Tre morti, tra cui un bambino di otto anni, e 176 feriti, di cui almeno 17 gravi. Oltre 10 le amputazioni. E’ questo il tragico bilancio (purtroppo ancora provvisorio) dell’attentato alla maratona di Boston, dove sono esplose due bombe in prossimità del traguardo. A guidare le indagini sono gli agenti dell’Fbi che hanno ribadito che l’attenzione per ora è concentrata “nell’ambito del terrorismo”. Sta collaborando, a quanto pare, alle indagini anche un medico saudita. Non risultano italiani tra i feriti.

È caccia all’uomo a Boston e in tutti gli Stati Uniti per arrivare agli autori dell’attentato che ieri nella città del Massachusetts hanno fatto tre vittime e ferito oltre 140 persone. Le autorità federali e l’Fbi hanno innalzato al “livello 1” lo sforzo di mobilitazione, il che equivale a mettere in campo tutte gli strumenti investigativi a disposizione, come successo in tutti i momenti di grande emergenza nazionale. Gli investigatori stanno cercando ancora una risposta per quel che riguarda la matrice del gesto e – riferiscono i media americani – spiegano come sia ancora «troppo presto» per capire se la strage sia di natura “interna” o legata a gruppi del terrorismo internazionale.

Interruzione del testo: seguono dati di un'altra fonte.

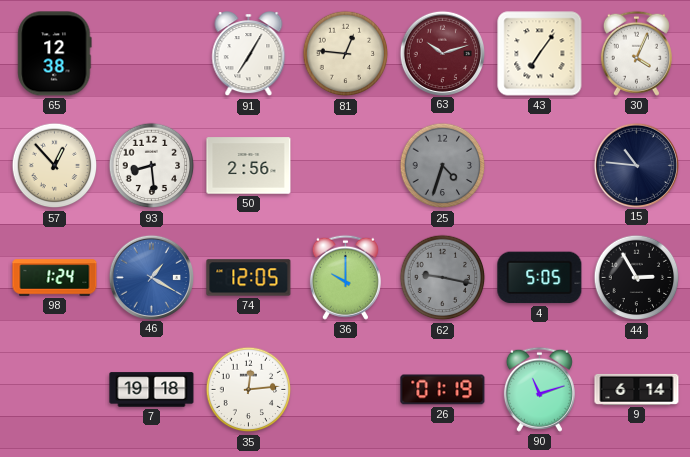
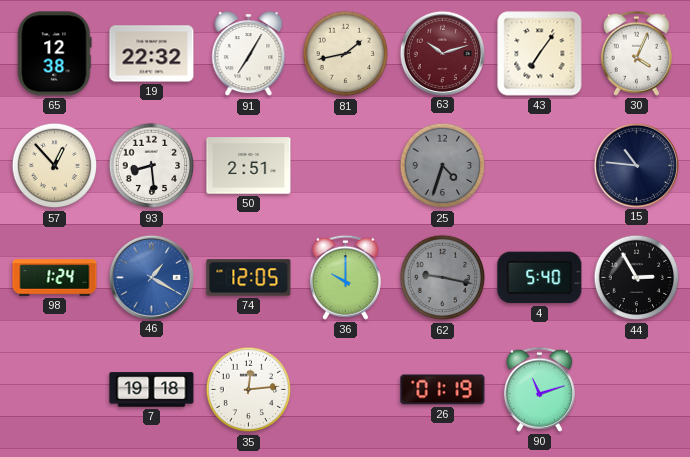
19: none -> 22:32
81: 12:46 -> 1:43
50: 2:56 -> 2:51
4: 5:05 -> 5:40
9: 6:14 -> none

«Non ci sono state altre bombe oltre alle due esplose alla maratona di Boston» ha detto il governatore del Massachussets Deval Patrick in una conferenza stampa con l’Fbi. Non sono stati trovati altri ordigni inesplosi, contrariamente a quanto riportato ieri, ha detto Patrick, solo pacchi sospetti che si sono rivelati inoffensivi. Le autorità hanno poi spiegato che «non ci sono nuove minacce» e chiesto l’aiuto di chiunque abbiamo visto o sentito elementi che possano aiutare a risalire ai responsabili : «Segnalateci video, foto e prove».

Le vittime sono un bambino di 8 anni, una ventenne e a una terza persona. Un’altra ventina di persone è ricoverata in condizioni critiche, i feriti arrivano a oltre 140, tra i quali almeno 8 bambini. I medici sono stati costretti a praticare diverse amputazioni. Le deflagrazioni, a 12 secondi di distanza una dall’altra, hanno trasformato in tragedia la maratona della città, che si corre da 117 anni. Ancora oscura la pista battuta dagli inquirenti: c’è quella del terrorismo internazionale, suffragata dalle molteplici minacce agli Usa di al Qaeda in tutte le sue ramificazioni, e di quello interno, che poggia soprattutto su una serie di coincidenze temporali, l’anniversario della strage a Oklahoma City (19 aprile 1995, 168 i morti), il termine per la presentazione della dichiarazione dei redditi, che scadeva proprio ieri, o il Patriots Day in Massachusetts.

Quel che è certo è l’orrore rimbalzato in tutto il mondo, incredulo di fronte a un attacco definito «sofisticato, coordinato e pianificato» contro una massa inerme di 23.000 partecipanti e altre migliaia di spettatori. Dopo le esplosioni «è scoppiato il caos», ha raccontato Paolo Rossi, 48enne pistoiese, uno dei maratoneti, 227 gli italiani: «Ho visto la morte in faccia. Mia figlia, che aveva scavalcato una balaustra per correre al mio fianco gli ultimi metri, ha cominciato a piangere a dirotto, ci ha raggiunto di corsa mia moglie. Tra le lacrime, non riuscivamo nemmeno a parlare».

E sono decine le storie che si intrecciano in questa tragedia: sono gravemente ferite la mamma e la sorella del piccolo Richard, il bambino rimasto ucciso. Altri due fratelli che assistevano hanno perso entrambi una gamba. «Mi è sembrato di essere tornato in Iraq», ha raccontato un veterano, illeso perché si era fermato a una decina di metri dall’esplosione per bere. «Ho visto un pezzo di gamba di mio marito che volava in aria», ha detto tra le lacrime un’altra partecipante. L’immagine simbolo è quella di un 78enne, scaraventato a terra dallo spostamento d’aria, come abbattuto da un cecchino. Si è rialzato e ha tagliato il traguardo. E dopo l’attentato sono state innalzate le misure di sicurezza anche in Italia. L’allerta, secondo quanto si è appreso, riguarda tutti gli obiettivi sensibili, come ambasciate, consolati, sedi diplomatiche, porti e aeroporti. Particolare attenzione è raccomandata nei confronti delle sedi Usa in Italia.